Designing a News Feed System

A system design interview guide to building the home feed of a social application: how a post travels from one author to the screens of millions of followers, and how the right blend of push and pull keeps both writes and reads fast.

A news feed is the continuously updating list of posts a user sees when they open a social application — status updates, photos, links, and so on, drawn from the accounts they follow. It looks simple from the outside, but it hides a sharp tension. The system must serve feeds to active users with very low latency, yet a single popular post may need to reach millions of followers. The whole design comes down to deciding when the work of assembling a feed happens: eagerly at the moment of posting, lazily at the moment of reading, or some combination of the two. This guide walks through the two core operations, the fanout models that resolve that tension, the data flow that ties them together, and the caching layers that keep the common path fast.

Contents

  1. Two Core Operations
  2. System Architecture
  3. Fanout Models
  4. The Publish & Fanout Flow
  5. Caching Layers
  6. The Celebrity Problem
  7. Summary

1. Two Core Operations

Before any architecture, it helps to separate the feed into the two distinct things it actually does. They have opposite performance profiles, and almost every design decision is a tradeoff between them.

OperationWhat happensWho triggers it
Feed publishingA user creates a post. The system stores it and then has to make it visible in the feeds of everyone who follows that user.The author, once per post.
Feed building / retrievalA user opens the app. The system has to assemble an ordered list of recent posts from the people that user follows and return it.Every reader, every time they open or refresh.

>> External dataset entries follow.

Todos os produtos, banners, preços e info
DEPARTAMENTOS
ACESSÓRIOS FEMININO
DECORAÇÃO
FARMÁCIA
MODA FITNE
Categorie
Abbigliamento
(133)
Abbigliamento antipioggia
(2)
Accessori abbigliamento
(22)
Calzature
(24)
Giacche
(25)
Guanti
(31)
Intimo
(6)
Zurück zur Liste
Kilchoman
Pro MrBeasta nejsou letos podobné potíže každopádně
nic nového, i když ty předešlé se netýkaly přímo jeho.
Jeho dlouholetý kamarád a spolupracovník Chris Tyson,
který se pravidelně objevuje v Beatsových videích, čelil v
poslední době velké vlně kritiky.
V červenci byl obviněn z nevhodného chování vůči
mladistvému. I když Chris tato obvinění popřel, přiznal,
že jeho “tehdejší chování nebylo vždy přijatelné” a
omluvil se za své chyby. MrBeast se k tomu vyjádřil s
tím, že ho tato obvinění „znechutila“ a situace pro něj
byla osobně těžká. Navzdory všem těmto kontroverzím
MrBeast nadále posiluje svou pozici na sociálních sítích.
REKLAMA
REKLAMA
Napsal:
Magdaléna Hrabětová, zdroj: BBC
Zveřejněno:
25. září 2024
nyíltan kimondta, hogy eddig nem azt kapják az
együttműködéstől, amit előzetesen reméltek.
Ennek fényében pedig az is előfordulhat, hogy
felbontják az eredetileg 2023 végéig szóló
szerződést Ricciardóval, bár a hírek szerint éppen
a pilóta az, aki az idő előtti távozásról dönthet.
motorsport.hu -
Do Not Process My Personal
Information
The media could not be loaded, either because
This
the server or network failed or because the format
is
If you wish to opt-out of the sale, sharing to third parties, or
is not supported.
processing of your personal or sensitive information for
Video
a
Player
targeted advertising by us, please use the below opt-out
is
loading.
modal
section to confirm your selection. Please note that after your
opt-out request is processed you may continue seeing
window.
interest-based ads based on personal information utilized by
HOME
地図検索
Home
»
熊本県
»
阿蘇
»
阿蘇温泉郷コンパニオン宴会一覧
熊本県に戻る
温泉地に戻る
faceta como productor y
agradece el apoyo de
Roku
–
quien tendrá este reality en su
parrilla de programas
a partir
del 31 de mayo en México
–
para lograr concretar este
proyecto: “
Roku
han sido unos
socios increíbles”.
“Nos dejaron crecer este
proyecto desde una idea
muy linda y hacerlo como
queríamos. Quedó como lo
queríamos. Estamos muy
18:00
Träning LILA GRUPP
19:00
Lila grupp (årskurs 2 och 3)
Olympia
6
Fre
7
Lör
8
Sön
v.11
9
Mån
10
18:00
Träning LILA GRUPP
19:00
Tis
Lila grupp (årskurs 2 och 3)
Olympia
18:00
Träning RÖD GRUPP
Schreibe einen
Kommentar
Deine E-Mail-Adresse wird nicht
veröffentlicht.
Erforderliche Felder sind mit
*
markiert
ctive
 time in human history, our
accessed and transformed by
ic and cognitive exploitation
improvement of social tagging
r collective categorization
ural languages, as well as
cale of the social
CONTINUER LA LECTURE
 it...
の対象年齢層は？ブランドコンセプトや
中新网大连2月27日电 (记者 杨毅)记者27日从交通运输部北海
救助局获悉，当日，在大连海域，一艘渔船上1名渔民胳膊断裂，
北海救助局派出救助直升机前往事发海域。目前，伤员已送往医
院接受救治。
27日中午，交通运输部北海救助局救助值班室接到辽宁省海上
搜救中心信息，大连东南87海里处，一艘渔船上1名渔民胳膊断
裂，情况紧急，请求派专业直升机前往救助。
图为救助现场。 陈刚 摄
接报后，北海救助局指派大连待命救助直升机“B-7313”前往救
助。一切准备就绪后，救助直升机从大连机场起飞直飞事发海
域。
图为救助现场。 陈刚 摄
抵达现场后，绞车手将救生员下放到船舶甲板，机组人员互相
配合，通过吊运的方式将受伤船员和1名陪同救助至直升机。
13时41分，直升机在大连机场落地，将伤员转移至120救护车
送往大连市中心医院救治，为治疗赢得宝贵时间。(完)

The asymmetry is the key insight. Publishing is comparatively rare — a person posts a handful of times a day at most. Retrieval is constant — the same person may open and refresh their feed dozens of times a day, and there are far more readers than authors active at any instant. A naive feed reads, for every refresh, the recent posts of every account the user follows, sorts them, and returns the top slice. That is correct but expensive on the hot path. The art of feed design is moving as much work as possible off the read path without paying for work nobody will ever look at.

A useful framing: feed building is a join between "who I follow" and "their recent posts," ordered by time or relevance. The question is whether you precompute that join (do the work at write time) or compute it on demand (do it at read time).

2. System Architecture

At a high level the system is split into a request-handling tier, a write path for storing posts, and a separate fanout path that distributes those posts into per-user feeds. A client request first resolves through DNS to a load balancer, which spreads traffic across a pool of stateless web servers. Those servers handle cross-cutting concerns — authentication to identify the caller and rate limiting to protect downstream services — before forwarding to the appropriate internal service.

News feed system architecture
A client request flows through DNS, a load balancer, and authenticating, rate-limiting web servers. Publishing writes to the Post Service (cache + DB) and triggers the Fanout Service, which reads the social graph and user data, queues work, and lets fanout workers populate each follower's news feed cache. A notification service runs alongside.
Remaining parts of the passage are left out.